# make the stiffest caad 9



## footballcat (Jul 8, 2004)

So i am going to be getting a Caad 9
i dont know if it will be a bb30 or normal
if normal i have a 7800 crank, will be running force on the bike.

So lets pick out 
stiffest 
Fork, Stem, Handle Bars, Seat post

I am hoping for a black bike and i can murder the whole damn thing out - this is going to be a crit killer. Only for crits or hill intervals


----------



## backinthesaddle (Nov 22, 2006)

Deda Newton Bars
Thomson X4 stem
Thomson post

CAAD9 frames are stiff, but not as stiff as a high quality carbon frame.
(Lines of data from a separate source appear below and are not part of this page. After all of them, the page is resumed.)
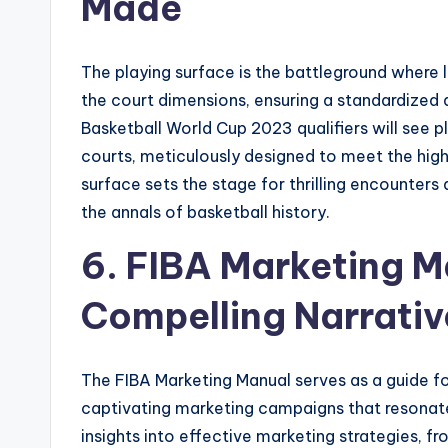
Made
The playing surface is the battleground where 
the court dimensions, ensuring a standardized an
Basketball World Cup 2023 qualifiers will see p
courts, meticulously designed to meet the high
surface sets the stage for thrilling encounter
the annals of basketball history.
6. FIBA Marketing M
Compelling Narrativ
The FIBA Marketing Manual serves as a guide fo
captivating marketing campaigns that resonate
insights into effective marketing strategies,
My Ridley Helium is noticeably stiff than my CAAD9...


----------



## STARNUT (Jun 19, 2005)

uh not true. The CAAD9 will be _at least_ as stiff as a high quality carbon frame out of the box, but now where new as light. The CAAD 8 was tested against carbon frames a few years ago and about the only thing that was stiffer in the HT was an R3 but the CAAD 8 was double digit %ages stiffer in the BB area.

The CAAD9 will of course loose the "stiffness/weight" almost always, to a carbon frame, unless a frame is super flexy. But in absolute numbers, the CAAD 9 will be stiffer than most carbon frames available.
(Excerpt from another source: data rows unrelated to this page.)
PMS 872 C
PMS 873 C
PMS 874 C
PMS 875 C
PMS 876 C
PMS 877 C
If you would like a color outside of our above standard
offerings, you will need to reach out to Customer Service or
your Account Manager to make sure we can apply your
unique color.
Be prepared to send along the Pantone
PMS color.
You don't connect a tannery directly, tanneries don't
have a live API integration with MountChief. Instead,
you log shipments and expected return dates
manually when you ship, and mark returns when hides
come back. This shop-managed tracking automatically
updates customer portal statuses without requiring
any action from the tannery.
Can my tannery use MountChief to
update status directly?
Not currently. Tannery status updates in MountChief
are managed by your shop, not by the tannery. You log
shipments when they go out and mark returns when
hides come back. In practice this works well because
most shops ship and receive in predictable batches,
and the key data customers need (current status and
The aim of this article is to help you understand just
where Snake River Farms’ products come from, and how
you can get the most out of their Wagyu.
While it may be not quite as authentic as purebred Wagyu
Anecdotally, I can say that a CAAD 9 does fell stiffer than a majority of carbon bikes I have owned. There is a reason people love them for crits, and it's not because the are cheap to replace.

Starnut


----------



## backinthesaddle (Nov 22, 2006)

YMMV obviously, but like I said, with the same cockpit setup and riding the same wheels, the Helium is stiffer, period. 
Sorry to break everyone's little hearts, but the CAAD9 isn't the second coming. Sure, it's a nice bike that does everything well, but really doesn't excel in any one particular area.
I like my CAAD9 and it's my foul weather/crit bike, but it just doesn't stack up to a high-end carbon offering...sorry...


----------



## sabre104 (Dec 14, 2006)

Just because it's high-end ( costs alot ) doesn't mean it's worth a ****.


----------



## footballcat (Jul 8, 2004)

well i am getting one, but i want it to be as stiff as possible
its a crit only bike

so lets build it


----------



## CoffeeBean2 (Aug 6, 2005)

My 2007 CAAD9 has a Deda 215 handlebar, Deda Newton 26.0 stem, and a Thomson Elite seatpost. I kept the Slice Premium fork. I used to race on Mavic Ksyriums, but my team now gets Bontrager equipment for 50% or better off of retail, so now I race on Bontrager Race X Lites.
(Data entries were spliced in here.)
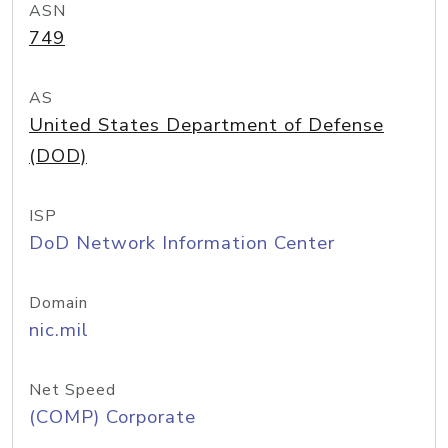
ASN
749
AS
United States Department of Defense
(DOD)
ISP
DoD Network Information Center
Domain
nic.mil
Net Speed
(COMP) Corporate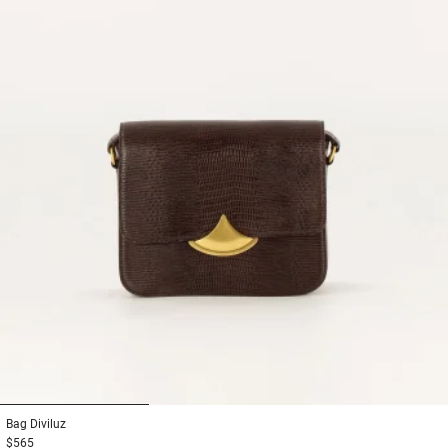
1
2
3
Bag
Diviluz
$565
I always thought the bike felt plenty stiff - I have a 2004 Trek 5900 with the same cockpit, and I feel like I get better power transfer with the CAAD9 setup. Of course, there a couple years difference in the frames, so YMMV.

I recently bought a 2008 System Six, and have almost completed the build-up, so I'm interested to compare to the CAAD9.


----------



## STARNUT (Jun 19, 2005)

All 3T Pro stuff................. Stiff. Alpha Q fork with a steel steerer DA hubs 3x with straight gauge 2.0 spokes on Mavic CXPs, super high tension. Then put nice 24mm Open Pave CGs on there and run 105 psi and dive into corners with abandon. I just _hate_ when people put Thompson stems and posts on road bikes................... it one step above riding in baggies............... it's good stuff though.

Starnut


----------



## wankski (Jul 24, 2005)

IIRC not many frames compared to the caad9 in BB stiffness. AFAIK only the storck came close. I wish i could find that magazine test again - i think it was in german.


----------



## wankski (Jul 24, 2005)

STARNUT said:


> I just _hate_ when people put Thompson stems and posts on road bikes................... it one step above riding in baggies............... it's good stuff though.
> 
> Starnut


LOL. why? just b/c its also a MTB company? dont like the stem, but the post IMO *fits* the made in US caad9 frame. Too many failed single bolt designs IME - piece of mind, weight is right, and to me looks great.


----------



## STARNUT (Jun 19, 2005)

wankski said:


> IIRC not many frames compared to the caad9 in BB stiffness. AFAIK only the storck came close. I wish i could find that magazine test again - i think it was in german.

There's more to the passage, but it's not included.